In this case, the samples are actualy subsets of the overall samples, because only a small proportion of the overall subjects in the experiment click on the donate link/button.
We can also assume that any given subject in the experiment is highly unlikely to donate more than once. They might click on the link/button more than once during the experiment, but they will not donate more than once.

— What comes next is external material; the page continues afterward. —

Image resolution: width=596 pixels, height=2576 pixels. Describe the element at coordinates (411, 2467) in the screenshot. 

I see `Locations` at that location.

Because {table} is specified at experiment level, we need to make sure that click events from client-side instrumentation (on the donate link/button) are flowing into the same stream as donate events from server-side instrumentation (on the donation process).
WITH
clicked_counts AS (
SELECT
IF(experiment.assigned = 'control', 'control', 'treatment') AS variation,
COUNT(DISTINCT subject_id) AS clicked_count
FROM {table}
WHERE action = 'click'
AND instrument_name = 'ClickThroughRateInstrument'
AND element_friendly_name = 'Donate link'
AND {where_boilerplate}
GROUP BY 1
),
donated_counts AS (
SELECT
IF(experiment.assigned = 'control', 'control', 'treatment') AS variation,
COUNT(1) AS donated_count
FROM {table}
WHERE action = 'donate'
AND action_subtype = 'success'
AND instrument_name = 'Donation processor'
AND {where_boilerplate}
GROUP BY 1
),
stats AS (
SELECT
cc.variation,
cc.clicked_count AS n,
1.0 * dc.donated_count / cc.clicked_count AS p
FROM clicked_counts cc
LEFT JOIN donated_counts dc ON cc.variation = dc.variation
)
SELECT
variation,
n AS sample_size,
p AS sample_mean,
p * (1-p) AS sample_variance
FROM stats
Example prepared_mean query
Suppose we had donation events like
{
"$schema": "/analytics/product_metrics/web/base/1.4.1",
"meta": {
"stream": "product_metrics_web_base"
},
"action": "donate",
"action_subtype": "amount",
"action_context": "123.45",
"instrument_name": "Donation processor",
"experiment": {
"coordinator": "xLab",
"enrolled": "{experiment_machine_name}",
"assigned": "{group_machine_name}
}
}
and included the donation amount (in USD) in action_context, and our experiment was to see if the treatment we are testing causes donors to donate more money on average. Again, for privacy reasons we would not have subject_id available in this data, so we would have to prepare the statistical quantities inside the query. Again, we also have to assume that each event is coming from a unique subject in the sample – which is fair to assume, since donors are unlikely to donate twice in a short period of time (e.g. duration of an experiment).
WITH donated_amounts AS (
SELECT
IF(experiment.assigned = 'control', 'control', 'treatment') AS variation,
CAST(action_context AS DOUBLE) AS donated_amount
FROM {table}
WHERE action = 'donate'
AND action_subtype = 'amount'
AND instrument_name = 'Donation processor'
AND {where_boilerplate}
)
SELECT
variation,
COUNT(1) AS sample_size,
AVG(donated_amount) AS sample_mean,
VAR_SAMP(donated_amount) AS sample_variance
FROM donated_amounts
GROUP BY 1